Lattice Collective Modes from a Continuum Model of Magic-Angle Twisted Bilayer Graphene

TL;DR

This paper models the collective excitations in insulating states of magic-angle twisted bilayer graphene, revealing low-energy modes that include spin, valley, and orbital pseudospin excitations, with one mode coupling to THz photons.

Contribution

It introduces a continuum model capturing collective modes in magic-angle twisted bilayer graphene, highlighting a local SU(8) symmetry and identifying modes below the charge gap.

Findings

Seven low-energy collective modes below the charge gap.

One mode couples strongly to THz photons.
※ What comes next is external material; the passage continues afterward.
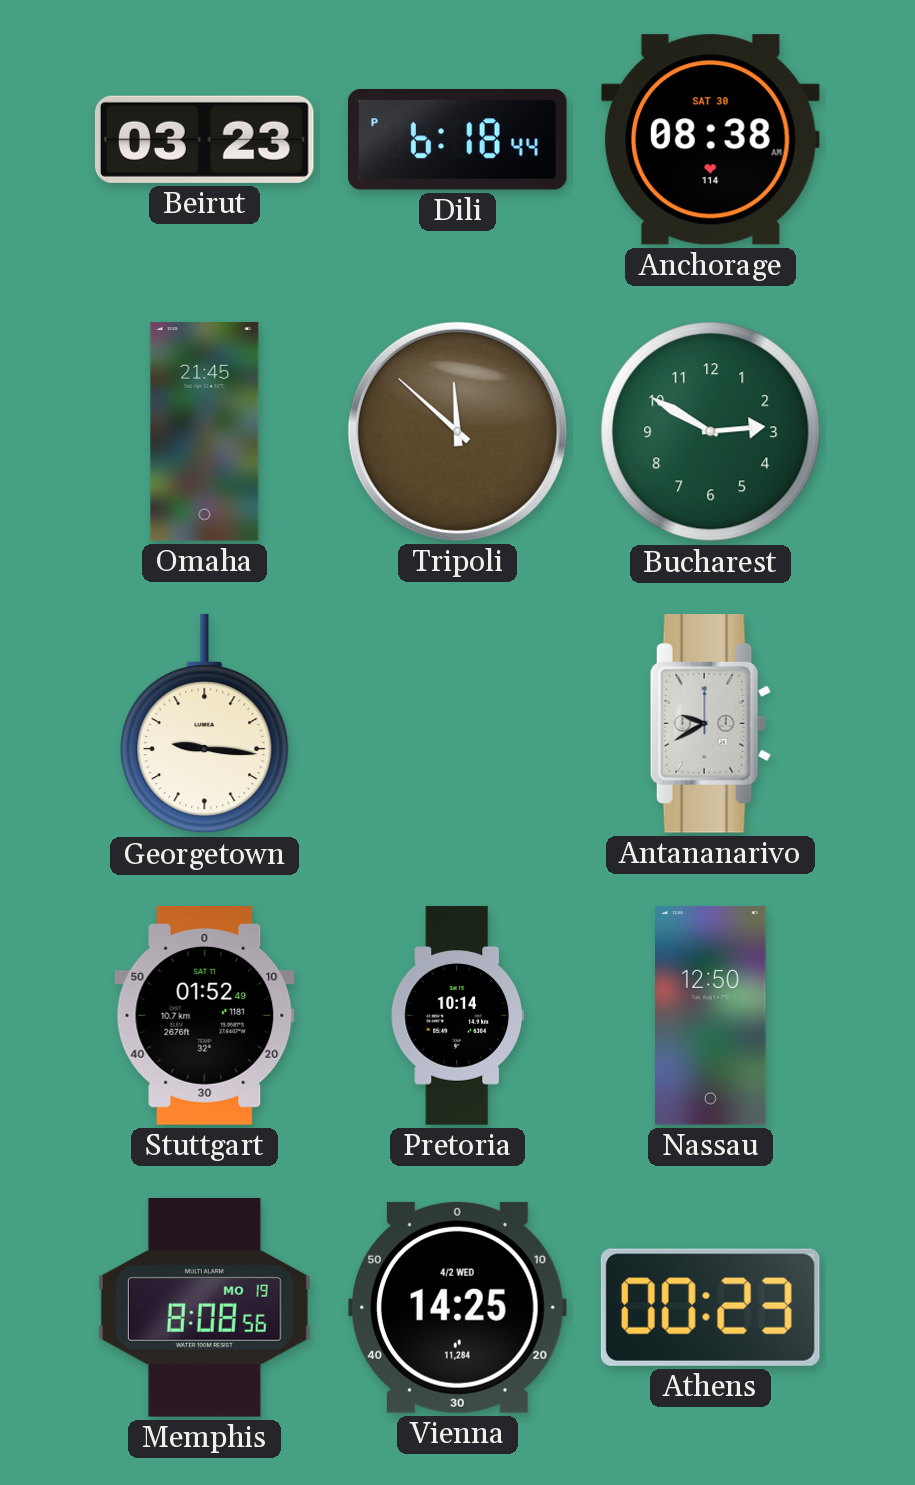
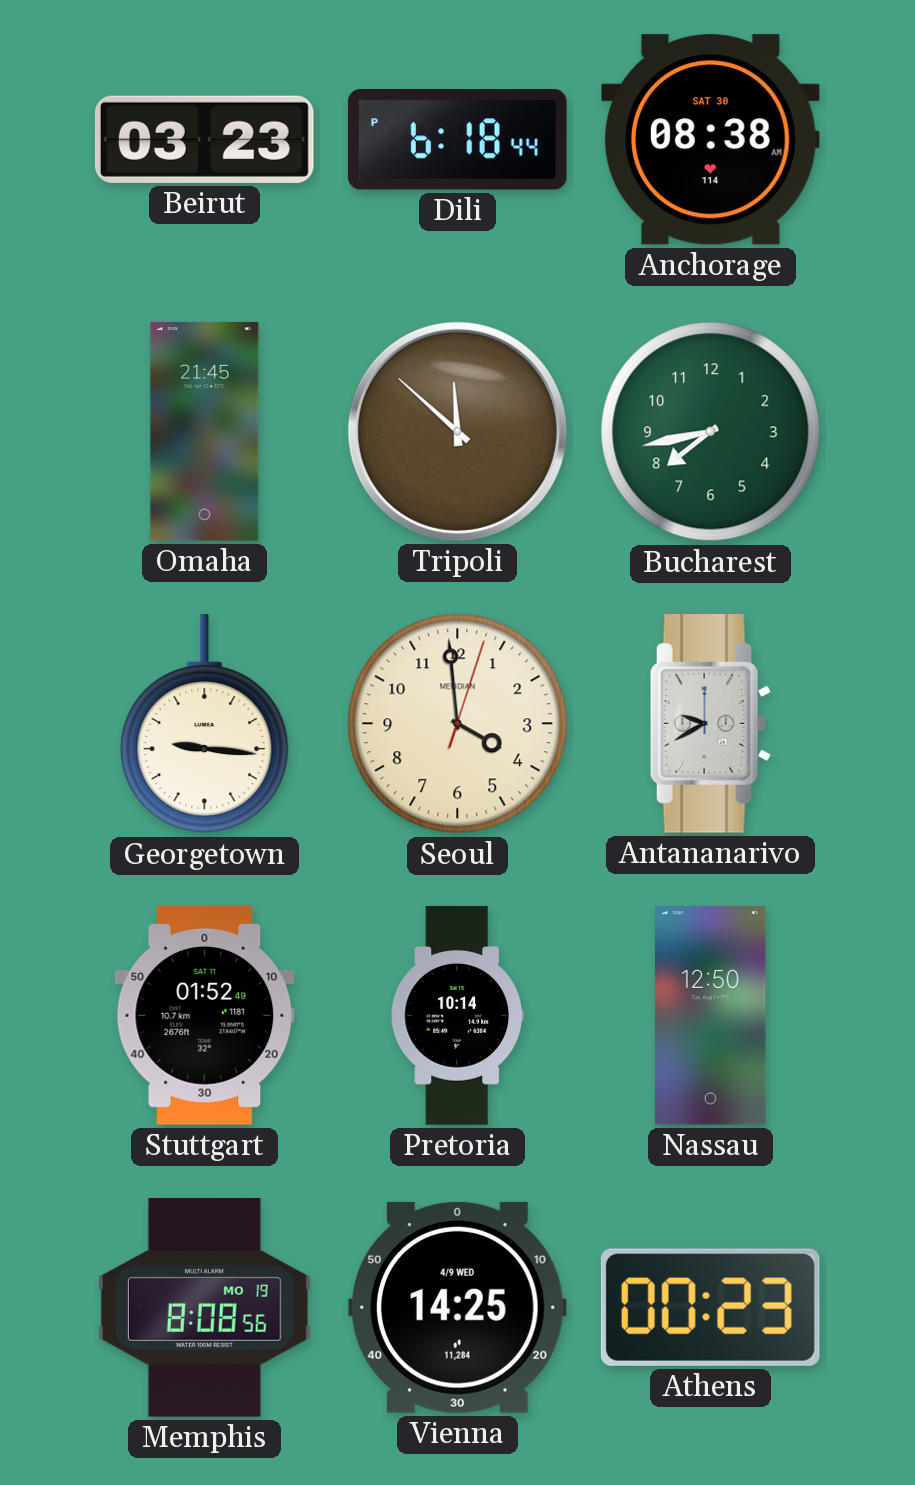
Bucharest: 2:50 -> 7:43
Seoul: none -> 3:59
Vienna date: 4/2 WED -> 4/9 WED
Identification of a low-energy intra-flavor exciton mode.

Abstract

We show that the insulating states of magic-angle twisted bilayer graphene support a series of collective modes corresponding to local particle-hole excitations on triangular lattice sites. Our theory is based on a continuum model of the magic angle flat bands. When the system is insulating at moir\'e band filling $\nu=-3$, our calculations show that the ground state supports seven low-energy modes that lie well below the charge gap throughout the moir\'e Brillouin zone, one of which couples strongly to THz photons. The low-energy collective modes are faithfully described by a model with a local $SU(8)$ degree of freedom in each moir\'e unit cell that we identify as the direct product of spin, valley, and an orbital pseudospin. Apart from spin and valley-wave modes, the collective mode spectrum includes a low-energy intra-flavor exciton mode associated with transitions between flat valence and conduction band orbitals.